## [Task directions]
All of the records below are to be output exactly; no image belongs in the result.

## [Data provided]
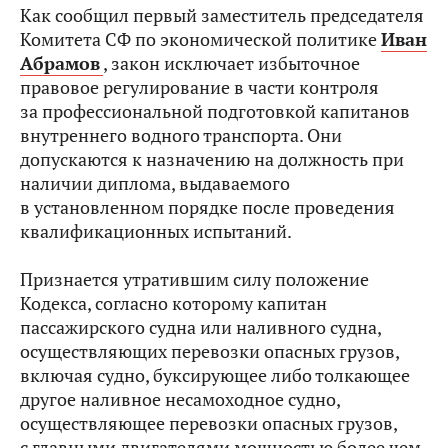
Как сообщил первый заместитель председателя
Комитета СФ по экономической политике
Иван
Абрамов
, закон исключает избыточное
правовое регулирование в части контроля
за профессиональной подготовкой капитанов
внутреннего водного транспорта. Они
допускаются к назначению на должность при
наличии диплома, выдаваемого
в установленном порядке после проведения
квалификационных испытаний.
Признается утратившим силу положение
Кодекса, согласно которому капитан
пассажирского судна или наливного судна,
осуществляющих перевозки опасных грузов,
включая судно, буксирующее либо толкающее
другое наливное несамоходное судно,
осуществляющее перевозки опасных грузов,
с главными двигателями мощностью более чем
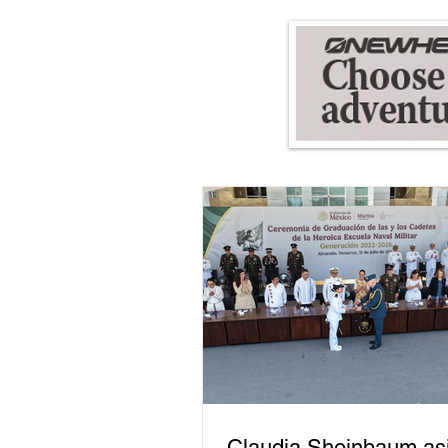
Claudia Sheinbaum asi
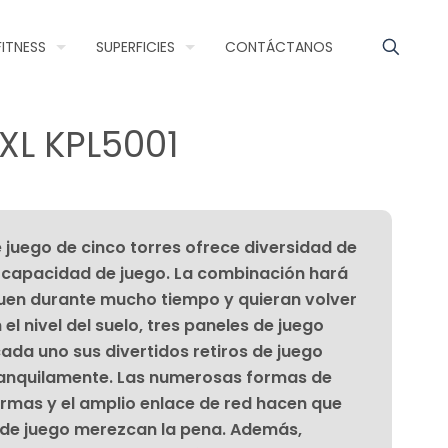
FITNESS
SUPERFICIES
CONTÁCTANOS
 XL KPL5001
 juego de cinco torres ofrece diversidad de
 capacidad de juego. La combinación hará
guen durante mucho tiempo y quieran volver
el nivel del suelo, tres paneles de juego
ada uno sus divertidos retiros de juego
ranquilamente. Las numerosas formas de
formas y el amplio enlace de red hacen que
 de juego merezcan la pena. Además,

## [Solution to the problem]
Как сообщил первый заместитель председателя
Комитета СФ по экономической политике
Иван
Абрамов
, закон исключает избыточное
правовое регулирование в части контроля
за профессиональной подготовкой капитанов
внутреннего водного транспорта. Они
допускаются к назначению на должность при
наличии диплома, выдаваемого
в установленном порядке после проведения
квалификационных испытаний.
Признается утратившим силу положение
Кодекса, согласно которому капитан
пассажирского судна или наливного судна,
осуществляющих перевозки опасных грузов,
включая судно, буксирующее либо толкающее
другое наливное несамоходное судно,
осуществляющее перевозки опасных грузов,
с главными двигателями мощностью более чем
Claudia Sheinbaum asi
FITNESS
SUPERFICIES
CONTÁCTANOS
 XL KPL5001
 juego de cinco torres ofrece diversidad de
 capacidad de juego. La combinación hará
guen durante mucho tiempo y quieran volver
el nivel del suelo, tres paneles de juego
ada uno sus divertidos retiros de juego
ranquilamente. Las numerosas formas de
formas y el amplio enlace de red hacen que
 de juego merezcan la pena. Además,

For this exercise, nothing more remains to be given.